• TASK DIRECTIONS:
Whenever "Segundo" appears in a line, please copy that line from the data.

Data entries:
#####
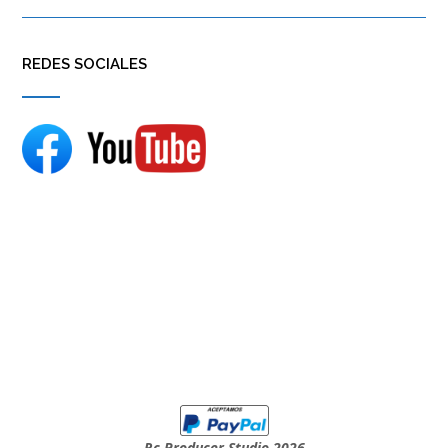
REDES SOCIALES
Rc Producer Studio 2026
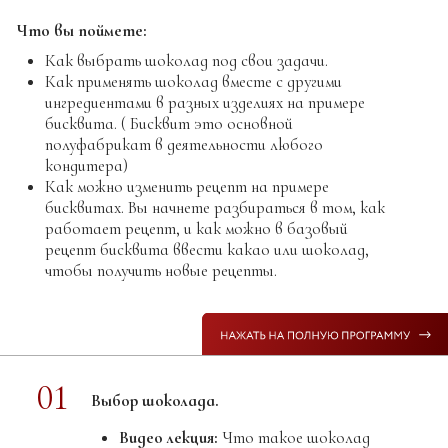
Как работать с разными велюрами
Как правильно глазировать
Как покрытие увеличивает срок хранения
изделий
Как сделать свой первый простой шоколадный
декор
01
Темперирование:
Видео лекция:
Различные методы, условия
прекристаллизации, условия
стабилизации.
Чек лист
“Методы темперирования”
Чек лист
“Проблемы и причины”
02
Практический видеоурок:
Велюр.
Текстурное покрытие на базе шоколада.
03
Практический видеоурок:
Глазурь
шоколадная хрустящая.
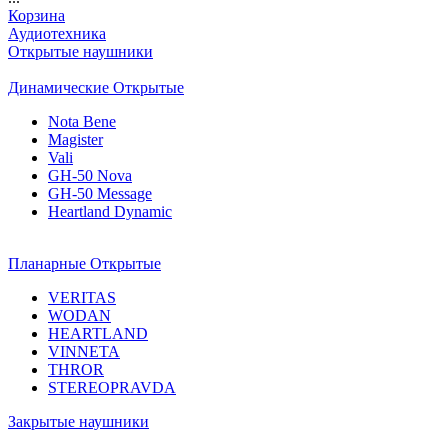
Корзина
Аудиотехника
Открытые наушники
Динамические Открытые
Nota Bene
Magister
Vali
GH-50 Nova
GH-50 Message
Heartland Dynamic
Планарные Открытые
VERITAS
WODAN
HEARTLAND
VINNETA
THROR
STEREOPRAVDA
Закрытые наушники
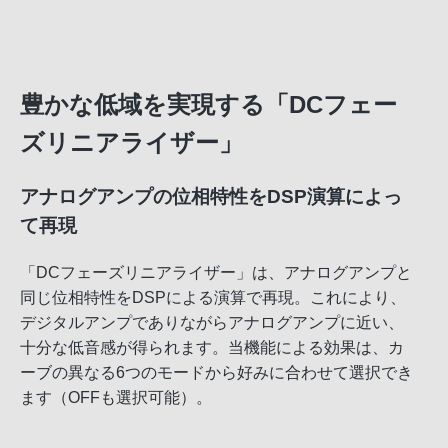
豊かな低域を実現する「DCフェー
ズリニアライザー」
アナログアンプの位相特性をDSP演算によっ
て再現
「DCフェーズリニアライザー」は、アナログアンプと
同じ位相特性をDSPによる演算で再現。これにより、
デジタルアンプでありながらアナログアンプに近い、
十分な低音感が得られます。当機能による効果は、カ
ーブの異なる6つのモードから好みに合わせて選択でき
ます（OFFも選択可能）。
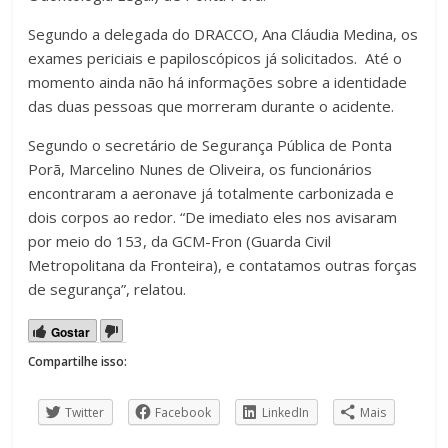
Segundo a delegada do DRACCO, Ana Cláudia Medina, os
exames periciais e papiloscópicos já solicitados. Até o
momento ainda não há informações sobre a identidade
das duas pessoas que morreram durante o acidente.
Segundo o secretário de Segurança Pública de Ponta
Porã, Marcelino Nunes de Oliveira, os funcionários
encontraram a aeronave já totalmente carbonizada e
dois corpos ao redor. “De imediato eles nos avisaram
por meio do 153, da GCM-Fron (Guarda Civil
Metropolitana da Fronteira), e contatamos outras forças
de segurança”, relatou.
Gostar
Compartilhe isso:
Twitter
Facebook
LinkedIn
Mais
#####
• EXERCISE SOLUTION:
Segundo a delegada do DRACCO, Ana Cláudia Medina, os
Segundo o secretário de Segurança Pública de Ponta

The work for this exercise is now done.